The solution of the differential equation $(x^2 y^2 -1)dy + 2xy^3 dx= 0$ is:
a) $1+x^2y^2 = cx$
b) $1+x^2 y^2 = cy$
c) $y=0$
d) $y = -\dfrac{1}{x^2}$
By converting the equation into exact differential form and integrating I got option b as the answer and it's correct.
But I would like to know why option $c$ is not a valid solution.
If we rearrange the differential equation we get:
$\dfrac {dy}{dx}= \dfrac{2xy^3}{1- x^2 y^2}$
$\implies y' = 0$ for $y = 0$
Also, originally too for $y=0 $ the slope $\dfrac{dy}{dx}= 0$.

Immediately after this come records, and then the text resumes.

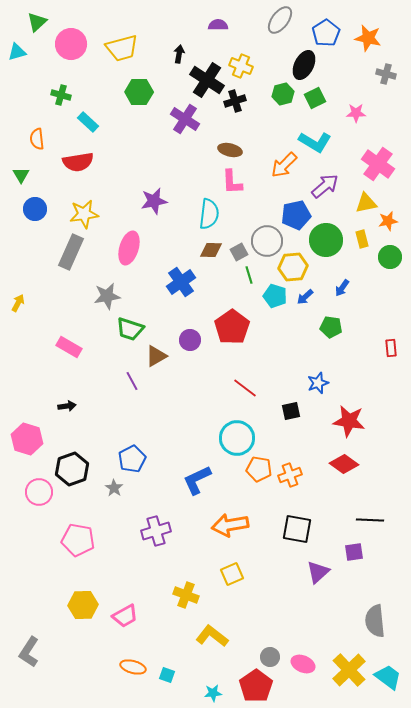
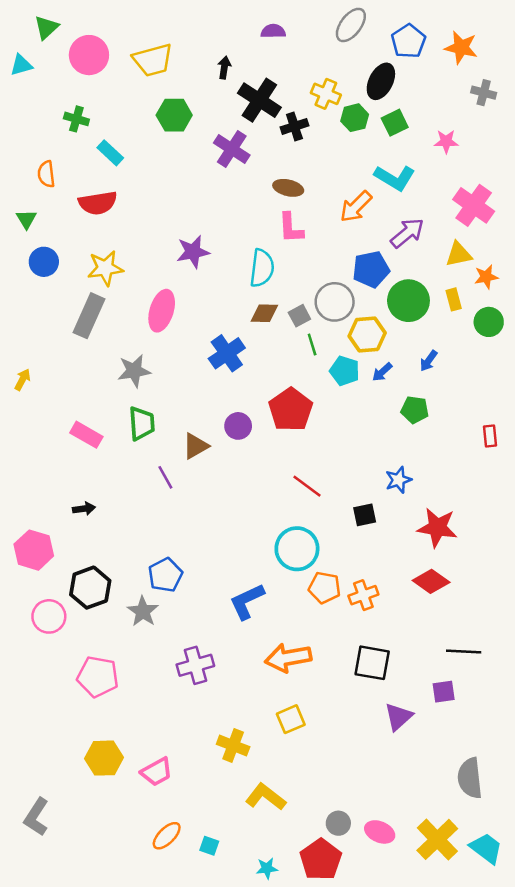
yellow cross: (241, 66) -> (326, 94), moved
green trapezoid: (130, 329) -> (142, 423), moved, turned -112
gray star: (114, 488) -> (143, 611), size x1.4
orange ellipse: (133, 667) -> (167, 836), turned -60

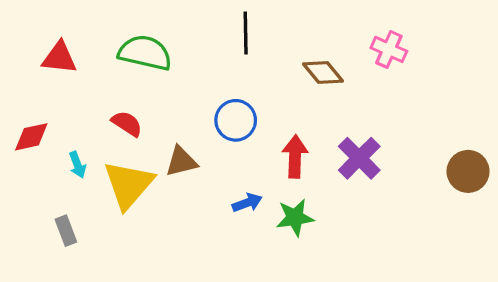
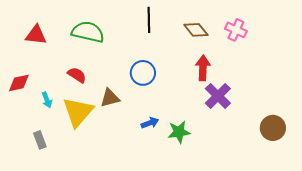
brown diamond: (323, 73) -> (196, 30), moved
red arrow: (295, 157) -> (203, 68), moved
brown circle: (468, 171) -> (273, 128), moved

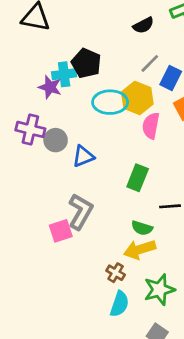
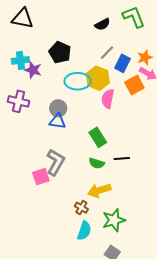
cyan cross: (64, 74) -> (20, 60), moved
gray circle: (56, 140) -> (58, 108), moved
blue triangle: (83, 156) -> (58, 121), turned 30
green rectangle: (138, 178) -> (98, 137), turned -54
green semicircle: (142, 228) -> (97, 163), moved

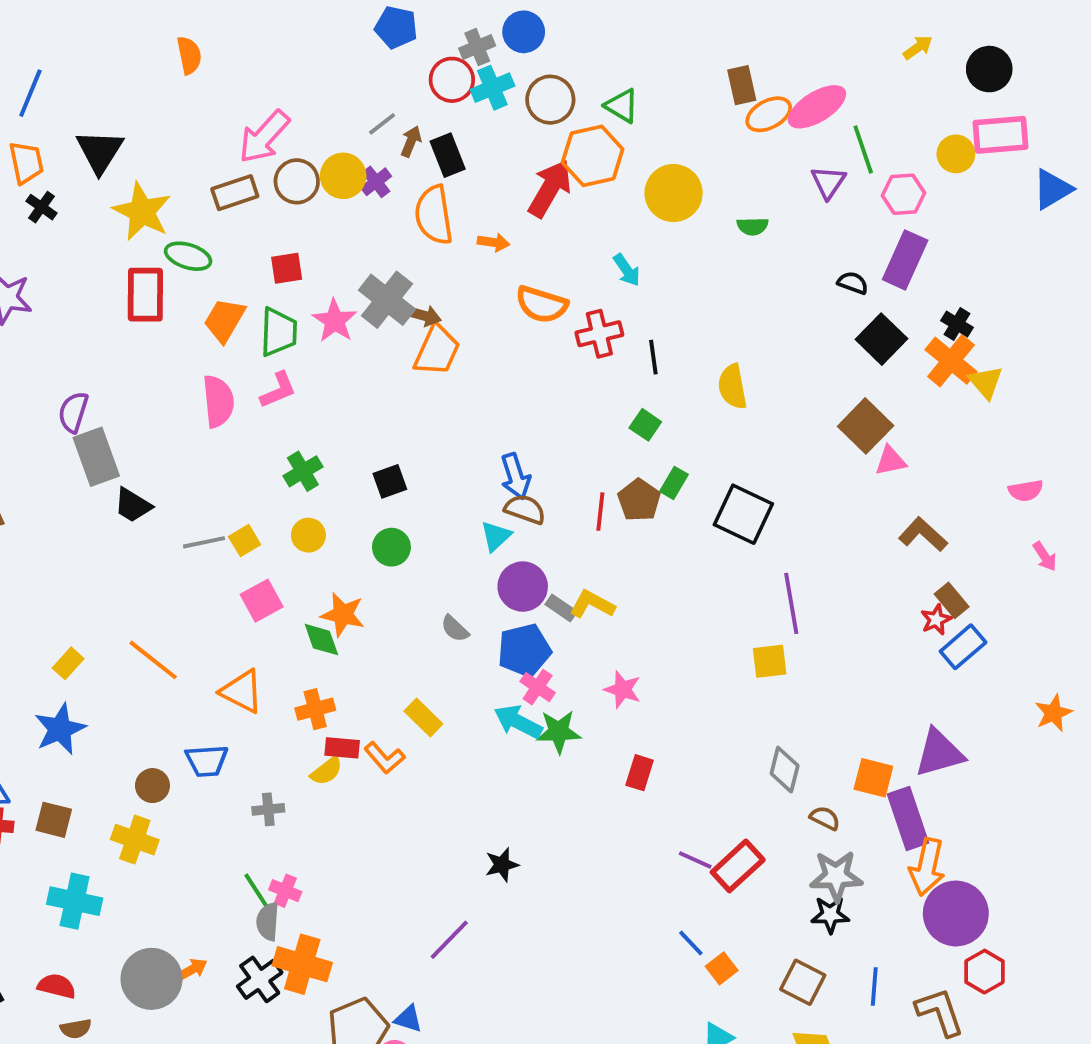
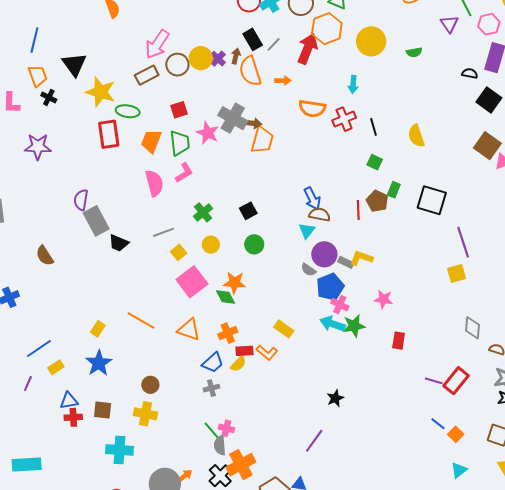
gray line: (382, 124) -> (274, 44), moved
brown arrow: (411, 141) -> (236, 56), moved
cyan arrow: (627, 270) -> (353, 84), turned 48
gray line: (204, 542) -> (164, 232), moved
pink square: (262, 601) -> (192, 282), size x1.4
gray semicircle: (455, 629) -> (308, 270), moved
blue trapezoid: (207, 761) -> (213, 363), moved, turned -30
orange cross: (302, 964) -> (241, 465), turned -36

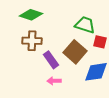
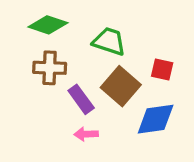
green trapezoid: (85, 25) -> (109, 41), moved

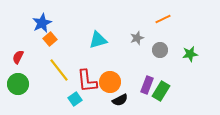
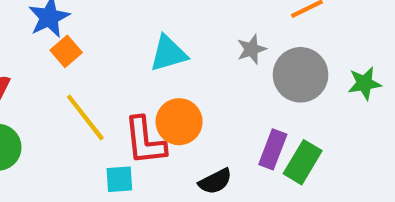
gray circle: (160, 50) -> (301, 75), size x1.6
orange circle: (110, 82) -> (179, 122), moved
cyan square: (75, 99) -> (119, 179), turned 32

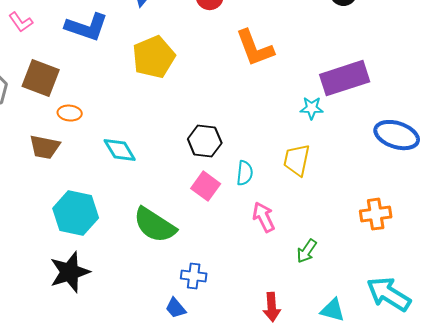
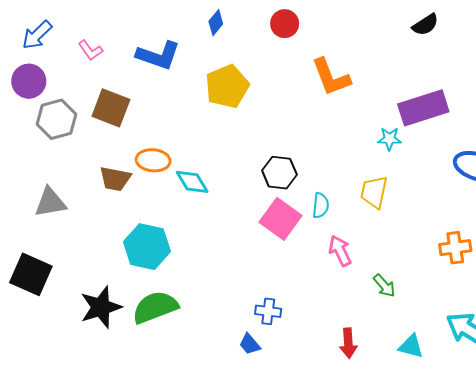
orange ellipse: (70, 113) -> (153, 160), moved, size x1.4
pink square: (206, 186) -> (281, 219), size x1.4
green semicircle: (155, 225) -> (155, 307), moved, turned 126
green arrow: (307, 251) -> (384, 286), turned -75
black star: (70, 272) -> (101, 307), moved

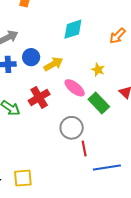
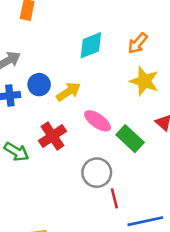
orange arrow: (117, 36) -> (138, 43), moved
yellow star: (98, 70) -> (144, 81), moved, size x1.6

Then why is $y = 0$ not a solution?
Answer given is only option $b$.
Best Answer
You can view the solution $y = 0$ as a limit of the more general solution in (b). Specifically, one of the possible solutions is $$ 1 - c y + x^2 y^2 = 0 \quad \Rightarrow \quad y = \frac{c - \sqrt{c^2 - 4 x^2}}{2 x^2} $$ But in the limit $c \to \infty$, and for any value of $x$, we have $$ \lim_{c \to \infty} \left[c - \sqrt{c^2 - 4 x^2} \right] = \lim_{c \to \infty} \left[\frac{4 x^2}{c + \sqrt{c^2 - 4 x^2}} \right] = 0 $$ and so $y \to 0$ for all values of $x$. Thus, the solution $y = 0$ can be viewed as a special case of the more general solution $cy = 1 + x^2 y^2$ in the limit $c \to \infty$.